Requirement
Below are several records. Retype exactly those lines running from the one with "KVKK Aydınlatma Metn" through the one with "Çerez Politikası", end lines included, and no others.

Records supplied Block Start

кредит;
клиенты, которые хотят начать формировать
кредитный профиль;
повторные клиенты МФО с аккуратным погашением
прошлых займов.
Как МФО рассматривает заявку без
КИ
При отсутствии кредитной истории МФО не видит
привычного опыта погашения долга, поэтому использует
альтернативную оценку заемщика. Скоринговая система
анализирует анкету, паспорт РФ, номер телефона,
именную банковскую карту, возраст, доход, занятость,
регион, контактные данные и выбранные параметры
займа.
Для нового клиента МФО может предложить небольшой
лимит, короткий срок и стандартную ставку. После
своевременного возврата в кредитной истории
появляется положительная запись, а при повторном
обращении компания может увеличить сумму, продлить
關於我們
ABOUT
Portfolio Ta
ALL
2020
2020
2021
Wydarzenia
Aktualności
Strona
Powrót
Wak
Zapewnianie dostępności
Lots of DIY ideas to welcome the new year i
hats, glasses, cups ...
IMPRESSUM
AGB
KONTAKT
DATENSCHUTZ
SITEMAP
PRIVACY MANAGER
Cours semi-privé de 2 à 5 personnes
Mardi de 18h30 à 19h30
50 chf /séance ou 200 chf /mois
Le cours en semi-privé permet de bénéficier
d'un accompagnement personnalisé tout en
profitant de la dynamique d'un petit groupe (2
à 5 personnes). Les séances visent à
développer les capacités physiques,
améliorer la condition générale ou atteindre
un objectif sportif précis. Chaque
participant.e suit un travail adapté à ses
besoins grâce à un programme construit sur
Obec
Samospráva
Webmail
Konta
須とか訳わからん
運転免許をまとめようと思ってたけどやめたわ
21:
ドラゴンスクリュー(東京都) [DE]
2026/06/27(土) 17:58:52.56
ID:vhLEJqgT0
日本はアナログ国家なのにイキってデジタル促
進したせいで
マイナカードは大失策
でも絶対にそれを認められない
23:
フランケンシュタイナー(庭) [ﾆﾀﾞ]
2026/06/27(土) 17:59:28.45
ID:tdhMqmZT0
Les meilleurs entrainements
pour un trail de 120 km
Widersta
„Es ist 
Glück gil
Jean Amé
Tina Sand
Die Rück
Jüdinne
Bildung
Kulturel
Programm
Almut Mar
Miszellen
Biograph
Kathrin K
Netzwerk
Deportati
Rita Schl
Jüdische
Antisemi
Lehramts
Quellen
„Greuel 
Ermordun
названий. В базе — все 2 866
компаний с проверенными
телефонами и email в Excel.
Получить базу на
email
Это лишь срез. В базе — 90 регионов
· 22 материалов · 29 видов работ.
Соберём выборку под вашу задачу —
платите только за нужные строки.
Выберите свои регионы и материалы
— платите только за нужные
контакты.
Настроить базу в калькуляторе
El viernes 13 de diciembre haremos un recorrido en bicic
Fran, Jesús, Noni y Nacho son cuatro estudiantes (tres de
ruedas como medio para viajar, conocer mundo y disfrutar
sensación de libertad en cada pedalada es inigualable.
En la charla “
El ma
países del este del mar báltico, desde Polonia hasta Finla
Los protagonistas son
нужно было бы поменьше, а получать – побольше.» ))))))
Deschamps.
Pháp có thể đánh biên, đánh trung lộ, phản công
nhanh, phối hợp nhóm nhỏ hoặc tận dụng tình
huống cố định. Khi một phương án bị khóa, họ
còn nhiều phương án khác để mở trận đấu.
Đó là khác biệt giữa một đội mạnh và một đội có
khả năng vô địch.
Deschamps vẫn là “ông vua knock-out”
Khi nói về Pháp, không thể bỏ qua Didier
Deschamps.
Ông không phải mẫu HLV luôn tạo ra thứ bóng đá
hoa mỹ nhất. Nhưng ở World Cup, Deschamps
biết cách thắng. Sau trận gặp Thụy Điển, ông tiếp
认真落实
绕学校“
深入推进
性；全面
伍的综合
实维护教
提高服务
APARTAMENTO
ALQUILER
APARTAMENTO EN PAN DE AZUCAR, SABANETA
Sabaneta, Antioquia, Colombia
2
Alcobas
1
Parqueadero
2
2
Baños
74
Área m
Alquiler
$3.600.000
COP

Records supplied Block End
Records supplied Block Start

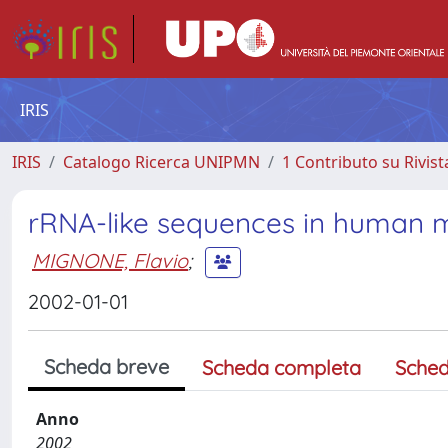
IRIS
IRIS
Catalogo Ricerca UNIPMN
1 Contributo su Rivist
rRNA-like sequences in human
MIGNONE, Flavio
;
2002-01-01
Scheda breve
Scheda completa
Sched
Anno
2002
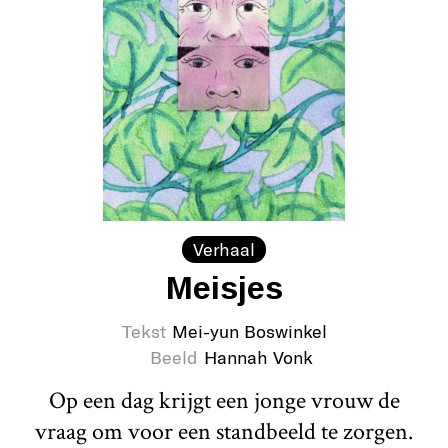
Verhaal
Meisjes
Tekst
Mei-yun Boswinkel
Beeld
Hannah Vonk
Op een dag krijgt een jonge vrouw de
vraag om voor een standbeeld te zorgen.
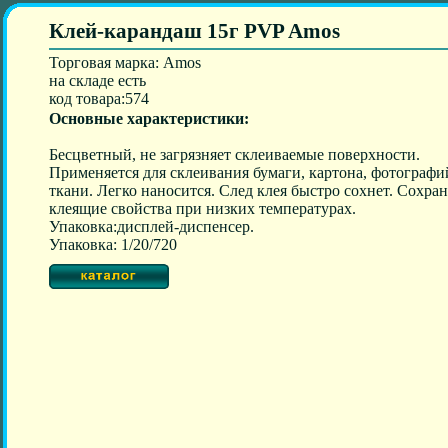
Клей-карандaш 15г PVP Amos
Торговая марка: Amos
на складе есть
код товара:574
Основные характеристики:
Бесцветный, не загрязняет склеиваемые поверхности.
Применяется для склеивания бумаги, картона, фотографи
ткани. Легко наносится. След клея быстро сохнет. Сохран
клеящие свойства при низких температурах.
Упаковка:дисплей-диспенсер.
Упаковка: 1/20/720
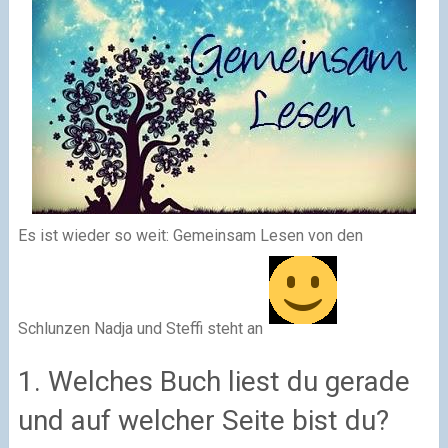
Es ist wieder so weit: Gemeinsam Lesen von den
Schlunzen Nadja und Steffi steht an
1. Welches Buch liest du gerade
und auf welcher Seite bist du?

Records supplied Block End
Records supplied Block Start

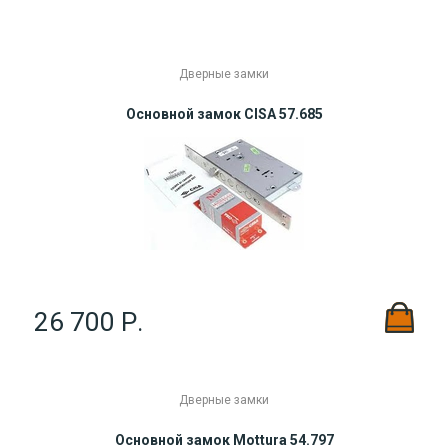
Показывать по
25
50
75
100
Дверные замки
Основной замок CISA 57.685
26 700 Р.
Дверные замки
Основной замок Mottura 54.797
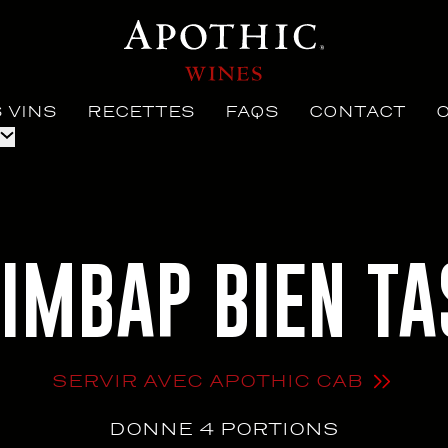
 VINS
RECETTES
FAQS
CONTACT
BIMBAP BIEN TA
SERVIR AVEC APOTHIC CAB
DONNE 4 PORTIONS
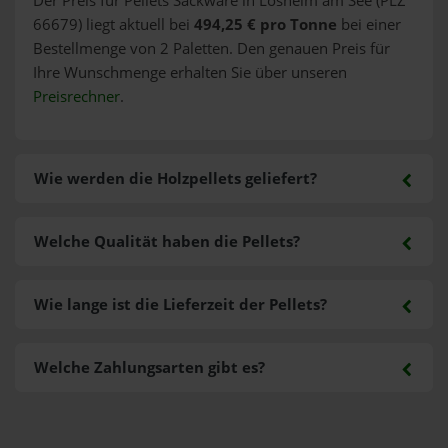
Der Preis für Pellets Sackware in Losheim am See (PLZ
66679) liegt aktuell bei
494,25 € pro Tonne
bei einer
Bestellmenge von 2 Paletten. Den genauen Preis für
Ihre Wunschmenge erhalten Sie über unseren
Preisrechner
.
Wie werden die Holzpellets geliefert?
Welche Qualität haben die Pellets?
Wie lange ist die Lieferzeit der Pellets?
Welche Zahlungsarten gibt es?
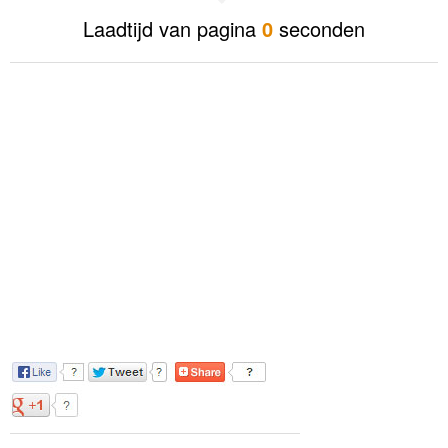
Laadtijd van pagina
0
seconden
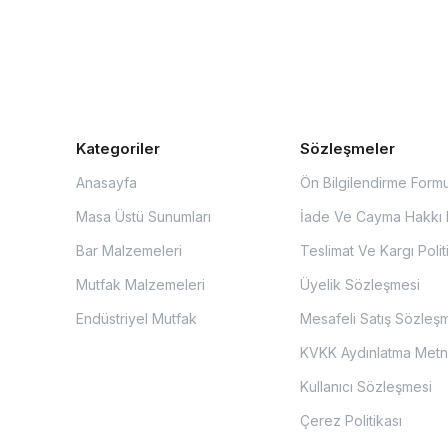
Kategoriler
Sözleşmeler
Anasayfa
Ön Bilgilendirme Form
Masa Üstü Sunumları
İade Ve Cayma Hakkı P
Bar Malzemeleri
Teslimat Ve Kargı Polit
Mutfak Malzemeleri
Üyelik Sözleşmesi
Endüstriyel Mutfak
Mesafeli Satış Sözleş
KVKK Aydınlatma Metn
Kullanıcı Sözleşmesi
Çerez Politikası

Records supplied Block End

Solution to this problem
KVKK Aydınlatma Metn
Kullanıcı Sözleşmesi
Çerez Politikası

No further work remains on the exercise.